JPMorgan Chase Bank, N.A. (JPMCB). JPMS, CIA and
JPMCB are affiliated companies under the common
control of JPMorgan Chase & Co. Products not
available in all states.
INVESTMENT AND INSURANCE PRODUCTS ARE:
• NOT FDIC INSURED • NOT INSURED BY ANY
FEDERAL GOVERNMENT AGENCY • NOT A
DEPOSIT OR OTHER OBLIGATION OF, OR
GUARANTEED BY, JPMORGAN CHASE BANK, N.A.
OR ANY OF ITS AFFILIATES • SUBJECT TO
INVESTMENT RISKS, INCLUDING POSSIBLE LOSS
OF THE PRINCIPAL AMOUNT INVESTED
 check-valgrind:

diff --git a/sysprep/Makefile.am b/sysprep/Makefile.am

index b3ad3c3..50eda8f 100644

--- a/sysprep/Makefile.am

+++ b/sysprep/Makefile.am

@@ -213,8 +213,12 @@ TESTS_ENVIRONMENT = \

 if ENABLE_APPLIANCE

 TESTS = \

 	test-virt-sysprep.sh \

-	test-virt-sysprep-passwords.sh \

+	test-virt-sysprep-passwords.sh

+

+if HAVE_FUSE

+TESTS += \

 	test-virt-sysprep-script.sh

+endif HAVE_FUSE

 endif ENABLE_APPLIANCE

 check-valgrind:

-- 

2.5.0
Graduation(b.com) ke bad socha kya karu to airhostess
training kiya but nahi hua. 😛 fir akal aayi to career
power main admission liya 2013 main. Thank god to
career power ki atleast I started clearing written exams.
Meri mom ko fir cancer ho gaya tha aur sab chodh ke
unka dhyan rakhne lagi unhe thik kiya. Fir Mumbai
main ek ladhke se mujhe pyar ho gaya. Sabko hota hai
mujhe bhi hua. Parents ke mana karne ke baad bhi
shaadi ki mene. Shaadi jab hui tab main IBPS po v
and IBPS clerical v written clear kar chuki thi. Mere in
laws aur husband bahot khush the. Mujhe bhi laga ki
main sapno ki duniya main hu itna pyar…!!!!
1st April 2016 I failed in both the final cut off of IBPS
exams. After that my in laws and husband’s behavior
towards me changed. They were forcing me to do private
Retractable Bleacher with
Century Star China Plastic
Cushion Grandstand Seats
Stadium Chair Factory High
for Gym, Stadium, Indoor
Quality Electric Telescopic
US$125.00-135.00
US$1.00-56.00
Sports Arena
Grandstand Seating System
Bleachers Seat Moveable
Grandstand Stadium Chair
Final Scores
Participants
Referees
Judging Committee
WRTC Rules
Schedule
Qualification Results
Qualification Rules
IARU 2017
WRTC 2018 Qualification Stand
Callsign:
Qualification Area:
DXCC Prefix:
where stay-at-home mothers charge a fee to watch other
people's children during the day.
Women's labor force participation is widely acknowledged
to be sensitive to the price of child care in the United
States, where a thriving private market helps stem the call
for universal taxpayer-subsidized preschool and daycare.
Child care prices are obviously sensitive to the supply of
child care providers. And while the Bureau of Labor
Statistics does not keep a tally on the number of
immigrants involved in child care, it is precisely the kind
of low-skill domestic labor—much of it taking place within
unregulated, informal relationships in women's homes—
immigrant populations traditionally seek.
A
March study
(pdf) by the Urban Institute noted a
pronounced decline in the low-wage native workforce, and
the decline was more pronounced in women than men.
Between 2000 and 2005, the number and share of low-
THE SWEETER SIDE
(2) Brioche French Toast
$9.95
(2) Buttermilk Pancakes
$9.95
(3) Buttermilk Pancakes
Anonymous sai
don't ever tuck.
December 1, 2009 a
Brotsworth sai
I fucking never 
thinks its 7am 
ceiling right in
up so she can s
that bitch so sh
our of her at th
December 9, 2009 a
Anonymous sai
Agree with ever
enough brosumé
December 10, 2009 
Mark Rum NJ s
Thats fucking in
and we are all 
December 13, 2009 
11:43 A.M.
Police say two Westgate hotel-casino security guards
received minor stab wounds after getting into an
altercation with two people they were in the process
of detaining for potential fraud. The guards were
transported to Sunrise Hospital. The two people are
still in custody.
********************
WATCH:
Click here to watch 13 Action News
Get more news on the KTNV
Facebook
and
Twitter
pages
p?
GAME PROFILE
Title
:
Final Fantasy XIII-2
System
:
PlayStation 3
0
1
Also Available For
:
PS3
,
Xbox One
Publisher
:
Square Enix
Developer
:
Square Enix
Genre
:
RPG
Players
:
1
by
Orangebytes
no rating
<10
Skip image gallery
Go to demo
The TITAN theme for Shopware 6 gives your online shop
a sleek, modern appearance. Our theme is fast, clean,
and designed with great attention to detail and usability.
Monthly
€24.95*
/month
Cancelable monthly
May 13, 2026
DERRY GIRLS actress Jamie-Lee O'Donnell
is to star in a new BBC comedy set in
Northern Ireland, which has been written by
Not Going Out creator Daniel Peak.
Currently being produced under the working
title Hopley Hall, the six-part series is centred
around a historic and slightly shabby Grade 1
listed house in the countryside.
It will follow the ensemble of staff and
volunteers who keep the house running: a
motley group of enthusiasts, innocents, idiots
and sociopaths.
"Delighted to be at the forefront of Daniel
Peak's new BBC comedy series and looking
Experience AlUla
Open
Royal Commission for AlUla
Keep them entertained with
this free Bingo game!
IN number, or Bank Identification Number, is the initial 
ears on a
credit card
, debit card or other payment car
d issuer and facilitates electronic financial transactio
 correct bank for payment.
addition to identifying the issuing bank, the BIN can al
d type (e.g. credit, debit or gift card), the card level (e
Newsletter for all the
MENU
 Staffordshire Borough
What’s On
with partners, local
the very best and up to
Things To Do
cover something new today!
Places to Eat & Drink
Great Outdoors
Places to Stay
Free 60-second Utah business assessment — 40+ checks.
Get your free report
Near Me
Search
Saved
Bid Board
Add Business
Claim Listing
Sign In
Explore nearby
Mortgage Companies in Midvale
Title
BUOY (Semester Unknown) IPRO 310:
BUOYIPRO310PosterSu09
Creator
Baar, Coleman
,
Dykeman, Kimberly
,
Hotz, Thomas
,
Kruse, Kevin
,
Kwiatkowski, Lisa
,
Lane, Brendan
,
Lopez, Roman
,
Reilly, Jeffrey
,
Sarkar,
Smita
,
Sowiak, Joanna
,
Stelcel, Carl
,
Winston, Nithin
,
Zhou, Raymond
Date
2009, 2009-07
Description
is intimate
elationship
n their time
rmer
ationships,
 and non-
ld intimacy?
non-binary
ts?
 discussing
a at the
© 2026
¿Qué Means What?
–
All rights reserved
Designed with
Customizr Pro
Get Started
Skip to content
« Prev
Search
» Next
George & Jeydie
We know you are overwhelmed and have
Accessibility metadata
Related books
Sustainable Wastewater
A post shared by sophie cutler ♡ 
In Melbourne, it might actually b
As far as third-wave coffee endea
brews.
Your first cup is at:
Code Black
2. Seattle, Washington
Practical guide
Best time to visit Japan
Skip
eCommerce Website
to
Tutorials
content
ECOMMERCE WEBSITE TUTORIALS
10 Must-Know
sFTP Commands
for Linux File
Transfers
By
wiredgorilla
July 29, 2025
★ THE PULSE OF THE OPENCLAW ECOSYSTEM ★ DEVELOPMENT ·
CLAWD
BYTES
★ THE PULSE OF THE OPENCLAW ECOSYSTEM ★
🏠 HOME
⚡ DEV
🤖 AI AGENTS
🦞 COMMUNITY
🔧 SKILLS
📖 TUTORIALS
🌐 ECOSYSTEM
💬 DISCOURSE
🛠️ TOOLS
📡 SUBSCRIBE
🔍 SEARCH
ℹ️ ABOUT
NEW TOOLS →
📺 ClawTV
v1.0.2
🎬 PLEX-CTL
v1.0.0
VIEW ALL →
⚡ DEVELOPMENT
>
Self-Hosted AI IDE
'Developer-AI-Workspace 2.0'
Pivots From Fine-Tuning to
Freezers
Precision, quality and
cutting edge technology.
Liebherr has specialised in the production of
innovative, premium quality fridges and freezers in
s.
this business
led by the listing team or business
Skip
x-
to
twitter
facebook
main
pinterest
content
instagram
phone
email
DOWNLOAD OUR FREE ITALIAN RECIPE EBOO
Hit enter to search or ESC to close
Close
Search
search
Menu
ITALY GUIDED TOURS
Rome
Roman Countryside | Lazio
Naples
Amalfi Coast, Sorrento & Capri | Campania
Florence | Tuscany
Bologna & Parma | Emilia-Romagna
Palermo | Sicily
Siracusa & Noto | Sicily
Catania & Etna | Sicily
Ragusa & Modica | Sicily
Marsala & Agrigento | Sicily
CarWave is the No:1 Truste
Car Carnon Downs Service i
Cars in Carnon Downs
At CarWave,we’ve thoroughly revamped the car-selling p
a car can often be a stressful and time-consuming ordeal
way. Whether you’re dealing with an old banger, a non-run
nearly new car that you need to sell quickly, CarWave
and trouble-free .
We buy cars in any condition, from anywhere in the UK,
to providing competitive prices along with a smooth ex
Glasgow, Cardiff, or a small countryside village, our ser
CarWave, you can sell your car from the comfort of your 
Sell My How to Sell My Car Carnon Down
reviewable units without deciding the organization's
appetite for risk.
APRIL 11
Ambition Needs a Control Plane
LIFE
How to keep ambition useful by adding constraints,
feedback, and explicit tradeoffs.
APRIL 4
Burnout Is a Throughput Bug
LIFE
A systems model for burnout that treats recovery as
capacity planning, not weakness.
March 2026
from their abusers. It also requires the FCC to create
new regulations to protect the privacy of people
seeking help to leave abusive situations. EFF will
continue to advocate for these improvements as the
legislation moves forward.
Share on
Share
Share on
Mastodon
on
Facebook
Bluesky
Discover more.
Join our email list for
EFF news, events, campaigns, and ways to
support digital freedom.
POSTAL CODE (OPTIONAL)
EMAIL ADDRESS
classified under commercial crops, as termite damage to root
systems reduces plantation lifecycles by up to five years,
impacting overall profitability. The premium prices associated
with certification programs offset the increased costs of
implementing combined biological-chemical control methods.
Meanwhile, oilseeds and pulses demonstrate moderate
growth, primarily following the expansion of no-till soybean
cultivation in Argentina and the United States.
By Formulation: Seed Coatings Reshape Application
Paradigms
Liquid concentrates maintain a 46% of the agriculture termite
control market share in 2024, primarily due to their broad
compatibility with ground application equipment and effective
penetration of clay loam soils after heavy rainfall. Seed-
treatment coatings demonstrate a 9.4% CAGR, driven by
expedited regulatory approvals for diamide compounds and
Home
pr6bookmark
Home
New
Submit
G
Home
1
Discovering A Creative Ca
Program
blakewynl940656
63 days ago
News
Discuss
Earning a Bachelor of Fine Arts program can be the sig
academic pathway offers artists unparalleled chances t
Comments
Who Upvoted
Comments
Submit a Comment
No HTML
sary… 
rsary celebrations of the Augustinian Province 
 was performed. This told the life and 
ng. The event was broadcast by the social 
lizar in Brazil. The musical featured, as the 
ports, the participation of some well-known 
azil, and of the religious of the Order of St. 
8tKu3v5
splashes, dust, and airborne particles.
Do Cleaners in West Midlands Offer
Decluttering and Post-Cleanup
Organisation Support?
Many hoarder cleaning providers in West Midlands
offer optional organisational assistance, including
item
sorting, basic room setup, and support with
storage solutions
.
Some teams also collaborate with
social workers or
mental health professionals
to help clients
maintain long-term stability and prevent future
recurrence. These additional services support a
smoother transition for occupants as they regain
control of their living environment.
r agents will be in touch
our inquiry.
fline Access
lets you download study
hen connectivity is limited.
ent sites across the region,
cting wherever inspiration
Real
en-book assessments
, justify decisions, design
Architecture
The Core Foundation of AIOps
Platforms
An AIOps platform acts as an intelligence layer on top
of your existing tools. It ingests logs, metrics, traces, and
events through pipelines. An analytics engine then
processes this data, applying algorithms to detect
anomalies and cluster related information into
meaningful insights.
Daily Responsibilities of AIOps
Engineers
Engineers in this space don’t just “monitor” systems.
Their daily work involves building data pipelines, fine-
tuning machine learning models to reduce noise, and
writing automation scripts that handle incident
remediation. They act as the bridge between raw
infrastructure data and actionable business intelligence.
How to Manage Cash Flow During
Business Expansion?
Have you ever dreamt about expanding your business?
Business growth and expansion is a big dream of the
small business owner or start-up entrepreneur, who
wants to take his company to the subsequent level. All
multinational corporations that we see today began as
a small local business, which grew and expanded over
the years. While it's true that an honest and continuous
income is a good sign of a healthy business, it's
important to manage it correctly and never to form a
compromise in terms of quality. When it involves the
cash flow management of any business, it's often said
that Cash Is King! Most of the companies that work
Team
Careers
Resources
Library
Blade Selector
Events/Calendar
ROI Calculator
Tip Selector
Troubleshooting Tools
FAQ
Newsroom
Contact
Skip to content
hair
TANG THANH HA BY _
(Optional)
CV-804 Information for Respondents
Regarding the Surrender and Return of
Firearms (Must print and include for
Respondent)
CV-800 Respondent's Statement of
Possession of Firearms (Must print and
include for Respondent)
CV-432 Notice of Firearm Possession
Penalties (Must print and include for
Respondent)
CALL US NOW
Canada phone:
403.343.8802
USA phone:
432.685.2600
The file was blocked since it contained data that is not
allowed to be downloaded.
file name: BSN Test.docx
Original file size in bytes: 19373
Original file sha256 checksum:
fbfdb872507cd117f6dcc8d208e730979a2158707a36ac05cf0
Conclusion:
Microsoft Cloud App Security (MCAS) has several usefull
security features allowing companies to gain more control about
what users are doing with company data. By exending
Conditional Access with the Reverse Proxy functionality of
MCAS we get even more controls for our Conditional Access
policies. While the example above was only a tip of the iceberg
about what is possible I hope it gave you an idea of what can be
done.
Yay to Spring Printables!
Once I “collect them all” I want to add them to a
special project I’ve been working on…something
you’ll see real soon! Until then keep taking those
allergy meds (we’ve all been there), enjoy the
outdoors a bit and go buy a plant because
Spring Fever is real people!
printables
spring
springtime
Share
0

__DESCRIPTION OF THE TASK__
Whenever a line of the data above includes the word "Conditional", copy that line.

__RESULT OF THE EXERCISE__
Conditional Access with the Reverse Proxy functionality of
MCAS we get even more controls for our Conditional Access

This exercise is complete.